Mary stood still, staring up at him with those trusting eyes. Zach put out his hand. “Come on, Mary. I guess I’ll tuck you in.”

She stood rooted to the spot. “I don’t want to.”

“Well, heckfire,” Zach muttered, trying to keep the harshness out of his voice and not succeeding. “Nobody in this family wants to do anything they should be and…and—”

He halted at the stricken look in Mary’s eyes. “Oh, come here,” he said, gathering her up into his arms. “I’m not angry with you, Mary. I’m grumpy because I’m worn out, kind of like a baby when it misses a nap. See?”

Mary gazed at him with big indigo eyes inches from his face. “Mr. Zach, I’m afraid. I heard sirens, and something smells funny. I don’t want to be in my room.”

Zach groaned, knowing the child was frightened out of her wits. She’d been through so much in her short life. He tamped down the urge he was feeling to go tearing back to Austin and leave these obstinate, unfortunate people to their own devices. How could Annie even think for a second that he would do something as cruel as wiping out her livelihood?

But the child was still looking at him, her gaze confused and upset. Zach firmly planted his bare heels on the hard wood floor, miserably aware that he was not going to desert the little girl while she was suffering. “Here, Mary,” he said, pulling over a ragged plaid easy chair, “sit right here next to your Uncle Cody for just a bit. Don’t be scared, even though he looks like a burned-out scarecrow.”

Zach allowed himself a wry grin and momentary satisfaction at Cody’s indignant grunt. “Sit here quietly so Uncle Cody won’t feel like the last, charred hot dog on the grill. I’m going down to talk to the firemen, but I’ll be right back. I promise.”

The men were about finished cleaning up when Zach got there. Even dulled by the rosy glow of the rising sun, the fields looked sickeningly empty, destroyed. He fought down a wave of revulsion as a fireman walked over to him.

“Ugly sight, ain’t it?” the man asked. “Name’s Jim Crier. Known the Aguillars forever.”

Zach took the hand Jim offered. “I’m Zach Rayez. I stayed with the Aguillars overnight.”

Jim’s steady eyes didn’t so much as blink. “They don’t have many houseguests.” When Zach shrugged at his comment, he asked, “Do you know who saw the fire first, Zach?”

He heaved a sigh, knowing the words were going to damn him. “I did.”

“That so?
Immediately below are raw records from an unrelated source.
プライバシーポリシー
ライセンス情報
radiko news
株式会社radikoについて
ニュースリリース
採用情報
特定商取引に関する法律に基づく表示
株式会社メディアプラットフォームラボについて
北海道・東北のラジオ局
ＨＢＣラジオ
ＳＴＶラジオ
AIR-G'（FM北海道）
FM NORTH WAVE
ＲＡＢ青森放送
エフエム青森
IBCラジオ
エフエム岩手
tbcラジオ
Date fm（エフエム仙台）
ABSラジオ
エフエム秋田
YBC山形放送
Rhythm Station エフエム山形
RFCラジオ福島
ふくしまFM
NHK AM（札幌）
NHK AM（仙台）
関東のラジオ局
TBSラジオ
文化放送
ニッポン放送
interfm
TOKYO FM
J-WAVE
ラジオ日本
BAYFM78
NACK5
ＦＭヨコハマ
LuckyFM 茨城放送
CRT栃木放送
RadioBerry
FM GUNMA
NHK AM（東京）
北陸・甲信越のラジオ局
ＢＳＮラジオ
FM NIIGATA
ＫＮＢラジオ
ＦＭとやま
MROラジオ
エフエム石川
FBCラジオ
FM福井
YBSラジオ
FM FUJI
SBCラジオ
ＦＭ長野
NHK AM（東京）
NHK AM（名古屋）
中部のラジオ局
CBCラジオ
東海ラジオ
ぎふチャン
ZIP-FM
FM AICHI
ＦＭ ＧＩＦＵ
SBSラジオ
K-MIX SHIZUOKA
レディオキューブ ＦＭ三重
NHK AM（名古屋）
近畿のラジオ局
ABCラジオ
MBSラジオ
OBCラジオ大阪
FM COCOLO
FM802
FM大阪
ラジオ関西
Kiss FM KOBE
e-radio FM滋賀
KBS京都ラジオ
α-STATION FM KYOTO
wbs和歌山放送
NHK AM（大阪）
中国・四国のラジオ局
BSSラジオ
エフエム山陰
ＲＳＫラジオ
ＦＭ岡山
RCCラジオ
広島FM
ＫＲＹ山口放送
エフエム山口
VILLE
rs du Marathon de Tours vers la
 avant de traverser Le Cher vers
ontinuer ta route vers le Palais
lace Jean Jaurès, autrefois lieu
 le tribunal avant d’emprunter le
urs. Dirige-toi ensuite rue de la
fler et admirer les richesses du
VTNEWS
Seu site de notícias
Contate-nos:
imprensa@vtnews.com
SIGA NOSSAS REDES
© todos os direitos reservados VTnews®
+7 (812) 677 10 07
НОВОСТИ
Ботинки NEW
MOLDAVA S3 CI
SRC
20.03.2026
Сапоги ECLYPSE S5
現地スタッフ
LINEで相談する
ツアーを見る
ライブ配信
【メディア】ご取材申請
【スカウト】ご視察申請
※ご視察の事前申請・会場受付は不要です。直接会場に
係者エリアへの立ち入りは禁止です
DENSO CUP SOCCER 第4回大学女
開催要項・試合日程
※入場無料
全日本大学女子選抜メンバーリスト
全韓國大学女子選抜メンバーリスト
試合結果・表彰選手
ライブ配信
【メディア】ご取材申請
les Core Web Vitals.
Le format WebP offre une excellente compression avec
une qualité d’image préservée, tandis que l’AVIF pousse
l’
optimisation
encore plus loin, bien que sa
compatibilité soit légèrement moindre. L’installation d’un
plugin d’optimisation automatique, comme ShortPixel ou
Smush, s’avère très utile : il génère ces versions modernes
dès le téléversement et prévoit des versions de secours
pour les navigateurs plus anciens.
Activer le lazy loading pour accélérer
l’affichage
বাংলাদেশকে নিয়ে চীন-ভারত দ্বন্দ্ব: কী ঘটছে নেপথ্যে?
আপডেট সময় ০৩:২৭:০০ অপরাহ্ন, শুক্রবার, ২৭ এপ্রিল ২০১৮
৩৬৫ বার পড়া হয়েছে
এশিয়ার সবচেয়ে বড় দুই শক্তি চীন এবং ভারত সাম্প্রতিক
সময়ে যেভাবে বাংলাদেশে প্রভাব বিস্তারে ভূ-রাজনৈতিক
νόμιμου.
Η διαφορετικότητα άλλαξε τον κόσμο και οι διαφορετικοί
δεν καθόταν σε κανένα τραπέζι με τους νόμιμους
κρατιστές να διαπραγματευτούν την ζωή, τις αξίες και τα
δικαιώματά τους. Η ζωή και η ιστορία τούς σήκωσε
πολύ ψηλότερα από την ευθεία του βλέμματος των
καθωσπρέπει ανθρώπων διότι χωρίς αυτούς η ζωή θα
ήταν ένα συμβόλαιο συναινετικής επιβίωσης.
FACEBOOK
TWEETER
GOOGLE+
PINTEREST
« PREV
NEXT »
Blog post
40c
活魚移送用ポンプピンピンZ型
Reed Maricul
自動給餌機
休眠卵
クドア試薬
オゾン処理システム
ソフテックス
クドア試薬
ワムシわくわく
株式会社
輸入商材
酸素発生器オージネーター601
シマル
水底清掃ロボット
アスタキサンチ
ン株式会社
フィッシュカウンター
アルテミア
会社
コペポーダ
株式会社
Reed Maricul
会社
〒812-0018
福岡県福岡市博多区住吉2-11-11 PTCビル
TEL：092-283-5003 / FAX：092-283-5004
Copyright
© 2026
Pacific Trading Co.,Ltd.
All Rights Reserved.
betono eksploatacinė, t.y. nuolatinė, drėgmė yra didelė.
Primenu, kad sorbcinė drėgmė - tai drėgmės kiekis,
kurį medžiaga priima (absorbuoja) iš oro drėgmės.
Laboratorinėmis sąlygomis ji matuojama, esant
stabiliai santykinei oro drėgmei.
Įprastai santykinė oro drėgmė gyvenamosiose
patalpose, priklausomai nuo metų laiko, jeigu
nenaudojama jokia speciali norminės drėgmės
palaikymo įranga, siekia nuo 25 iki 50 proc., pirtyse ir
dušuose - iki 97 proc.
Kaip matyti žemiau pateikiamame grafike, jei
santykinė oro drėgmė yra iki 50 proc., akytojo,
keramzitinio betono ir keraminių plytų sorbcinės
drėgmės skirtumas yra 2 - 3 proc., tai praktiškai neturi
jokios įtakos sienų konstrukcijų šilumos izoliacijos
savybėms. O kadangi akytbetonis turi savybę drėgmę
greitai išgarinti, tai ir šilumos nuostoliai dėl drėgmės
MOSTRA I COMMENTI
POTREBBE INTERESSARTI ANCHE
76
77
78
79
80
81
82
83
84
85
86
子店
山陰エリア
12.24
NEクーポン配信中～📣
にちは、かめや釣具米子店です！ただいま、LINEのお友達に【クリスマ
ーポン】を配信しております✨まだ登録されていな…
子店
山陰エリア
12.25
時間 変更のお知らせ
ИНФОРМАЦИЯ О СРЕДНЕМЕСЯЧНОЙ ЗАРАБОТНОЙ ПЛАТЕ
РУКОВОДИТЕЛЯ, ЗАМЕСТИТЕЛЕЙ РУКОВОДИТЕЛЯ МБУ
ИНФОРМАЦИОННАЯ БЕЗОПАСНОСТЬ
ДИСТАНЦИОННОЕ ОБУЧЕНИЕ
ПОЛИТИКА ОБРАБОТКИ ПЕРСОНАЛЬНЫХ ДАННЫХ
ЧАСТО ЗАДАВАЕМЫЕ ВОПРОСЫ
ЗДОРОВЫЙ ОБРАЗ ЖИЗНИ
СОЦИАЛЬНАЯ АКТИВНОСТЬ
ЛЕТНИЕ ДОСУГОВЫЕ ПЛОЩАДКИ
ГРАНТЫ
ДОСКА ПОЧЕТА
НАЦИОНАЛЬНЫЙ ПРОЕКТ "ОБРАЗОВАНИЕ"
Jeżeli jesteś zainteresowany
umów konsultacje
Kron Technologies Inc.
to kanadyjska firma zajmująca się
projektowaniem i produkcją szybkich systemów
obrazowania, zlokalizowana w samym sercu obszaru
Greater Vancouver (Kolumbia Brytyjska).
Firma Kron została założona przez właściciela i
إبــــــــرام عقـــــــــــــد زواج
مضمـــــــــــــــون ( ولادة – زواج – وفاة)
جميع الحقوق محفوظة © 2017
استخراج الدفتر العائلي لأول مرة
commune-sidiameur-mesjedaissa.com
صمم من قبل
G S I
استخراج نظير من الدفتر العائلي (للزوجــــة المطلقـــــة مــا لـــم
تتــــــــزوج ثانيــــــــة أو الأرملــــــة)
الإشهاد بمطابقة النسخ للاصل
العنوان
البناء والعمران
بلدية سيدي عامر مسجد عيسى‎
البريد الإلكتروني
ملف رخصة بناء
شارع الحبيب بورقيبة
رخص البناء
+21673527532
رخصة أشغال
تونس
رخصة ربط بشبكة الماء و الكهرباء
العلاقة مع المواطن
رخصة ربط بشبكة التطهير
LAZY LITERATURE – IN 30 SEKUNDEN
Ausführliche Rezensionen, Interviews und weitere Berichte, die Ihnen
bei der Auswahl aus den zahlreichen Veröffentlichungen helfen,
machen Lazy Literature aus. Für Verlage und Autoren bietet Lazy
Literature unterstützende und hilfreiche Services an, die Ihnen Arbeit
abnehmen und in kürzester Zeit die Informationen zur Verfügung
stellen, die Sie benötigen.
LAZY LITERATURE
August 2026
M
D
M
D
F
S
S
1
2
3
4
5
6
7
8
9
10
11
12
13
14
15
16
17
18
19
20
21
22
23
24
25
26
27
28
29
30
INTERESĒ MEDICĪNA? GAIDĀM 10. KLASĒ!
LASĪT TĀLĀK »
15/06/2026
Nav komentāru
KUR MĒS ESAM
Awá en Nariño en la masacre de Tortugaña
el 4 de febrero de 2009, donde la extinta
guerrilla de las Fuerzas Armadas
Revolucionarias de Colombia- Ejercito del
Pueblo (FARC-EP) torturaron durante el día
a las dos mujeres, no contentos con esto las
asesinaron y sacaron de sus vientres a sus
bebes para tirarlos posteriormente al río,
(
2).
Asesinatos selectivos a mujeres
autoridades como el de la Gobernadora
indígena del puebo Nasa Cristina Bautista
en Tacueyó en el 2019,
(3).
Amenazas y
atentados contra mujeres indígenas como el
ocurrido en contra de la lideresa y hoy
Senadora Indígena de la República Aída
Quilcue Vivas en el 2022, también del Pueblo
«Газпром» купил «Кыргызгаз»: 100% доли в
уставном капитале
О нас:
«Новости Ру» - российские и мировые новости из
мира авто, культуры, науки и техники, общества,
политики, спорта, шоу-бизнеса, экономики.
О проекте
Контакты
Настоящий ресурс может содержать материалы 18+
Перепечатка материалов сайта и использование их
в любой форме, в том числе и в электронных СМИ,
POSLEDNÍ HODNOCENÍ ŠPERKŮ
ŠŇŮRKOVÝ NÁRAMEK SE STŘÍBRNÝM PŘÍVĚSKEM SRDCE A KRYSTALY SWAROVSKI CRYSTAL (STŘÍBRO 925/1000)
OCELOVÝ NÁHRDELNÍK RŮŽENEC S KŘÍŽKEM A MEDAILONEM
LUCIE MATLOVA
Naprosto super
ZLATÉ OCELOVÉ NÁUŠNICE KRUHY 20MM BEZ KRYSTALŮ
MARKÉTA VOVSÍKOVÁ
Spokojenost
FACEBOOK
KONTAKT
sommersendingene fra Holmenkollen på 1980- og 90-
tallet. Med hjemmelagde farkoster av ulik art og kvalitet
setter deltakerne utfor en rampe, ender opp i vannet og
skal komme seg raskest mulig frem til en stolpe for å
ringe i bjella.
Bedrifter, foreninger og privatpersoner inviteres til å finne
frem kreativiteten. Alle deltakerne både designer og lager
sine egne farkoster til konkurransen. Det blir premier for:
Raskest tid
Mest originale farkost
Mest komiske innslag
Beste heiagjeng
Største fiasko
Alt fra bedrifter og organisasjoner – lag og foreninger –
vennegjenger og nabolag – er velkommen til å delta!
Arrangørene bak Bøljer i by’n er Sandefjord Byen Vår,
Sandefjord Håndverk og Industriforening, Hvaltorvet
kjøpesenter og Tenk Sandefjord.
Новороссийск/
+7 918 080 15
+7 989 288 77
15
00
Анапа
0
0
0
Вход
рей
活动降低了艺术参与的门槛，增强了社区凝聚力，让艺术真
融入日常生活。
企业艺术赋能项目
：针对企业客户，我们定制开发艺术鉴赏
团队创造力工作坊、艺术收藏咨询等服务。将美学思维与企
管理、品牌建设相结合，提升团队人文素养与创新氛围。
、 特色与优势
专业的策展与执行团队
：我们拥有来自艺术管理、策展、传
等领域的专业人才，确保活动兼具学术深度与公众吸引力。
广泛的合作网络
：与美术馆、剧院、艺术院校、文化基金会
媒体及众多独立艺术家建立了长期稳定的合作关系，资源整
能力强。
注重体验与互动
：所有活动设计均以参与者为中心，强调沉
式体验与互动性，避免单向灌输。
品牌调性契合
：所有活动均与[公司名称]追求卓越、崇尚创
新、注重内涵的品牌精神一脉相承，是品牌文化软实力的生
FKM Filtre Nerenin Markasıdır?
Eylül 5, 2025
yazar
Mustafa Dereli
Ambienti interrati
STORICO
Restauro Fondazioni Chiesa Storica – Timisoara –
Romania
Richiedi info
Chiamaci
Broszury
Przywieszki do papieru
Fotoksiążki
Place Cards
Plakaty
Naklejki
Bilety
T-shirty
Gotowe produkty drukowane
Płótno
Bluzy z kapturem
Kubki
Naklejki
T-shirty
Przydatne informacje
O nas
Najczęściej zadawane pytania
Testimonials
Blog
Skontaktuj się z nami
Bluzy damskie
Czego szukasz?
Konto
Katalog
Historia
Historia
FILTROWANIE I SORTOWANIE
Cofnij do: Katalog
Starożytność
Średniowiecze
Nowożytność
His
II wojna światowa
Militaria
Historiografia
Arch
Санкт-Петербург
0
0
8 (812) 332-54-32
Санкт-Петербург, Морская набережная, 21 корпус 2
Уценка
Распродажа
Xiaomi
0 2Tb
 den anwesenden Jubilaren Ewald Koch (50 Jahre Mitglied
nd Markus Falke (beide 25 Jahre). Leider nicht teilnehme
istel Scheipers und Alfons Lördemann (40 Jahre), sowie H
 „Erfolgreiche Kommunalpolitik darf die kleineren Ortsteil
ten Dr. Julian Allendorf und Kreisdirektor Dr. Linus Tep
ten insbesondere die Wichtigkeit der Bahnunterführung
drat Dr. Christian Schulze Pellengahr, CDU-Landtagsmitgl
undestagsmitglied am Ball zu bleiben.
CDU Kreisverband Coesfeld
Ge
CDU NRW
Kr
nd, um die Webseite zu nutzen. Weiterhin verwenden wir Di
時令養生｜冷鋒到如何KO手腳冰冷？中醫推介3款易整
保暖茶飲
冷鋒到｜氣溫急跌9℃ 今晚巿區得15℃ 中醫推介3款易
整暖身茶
How’d you come to see the fire?”

Zach shrugged. “I didn’t sleep well last night. Then I thought I smelled something, so I got up.” He frowned, remembering how fast the fire had spread. It was the most horrible, consuming thing he’d ever seen. “I got up…and saw the fire. Then I ran to Annie’s house to get help.”

“To get help?” Jim’s voice was sharp. “From an old man and a helpless woman? Or were you wanting to be the big hero?”

“I don’t know.” Zach despised the helpless tone in his voice, but he had just reacted blindly. He’d have carried water in his mouth to put out the fire if it would’ve helped, but he’d known the fields were past saving. “I don’t know,” he repeated. “All I could think of was that we were going to need a miracle to put that damn thing out.”

“I see,” was Jim’s laconic reply.

Zach felt Annie standing beside him even before she spoke. The feeling was an instant awareness, like a coming together of pieces, and Zach wondered at the realization.

“Thank you for coming out so quickly, Jim,” Annie said.

The man hugged her briefly. “I’m sorry we couldn’t do more.”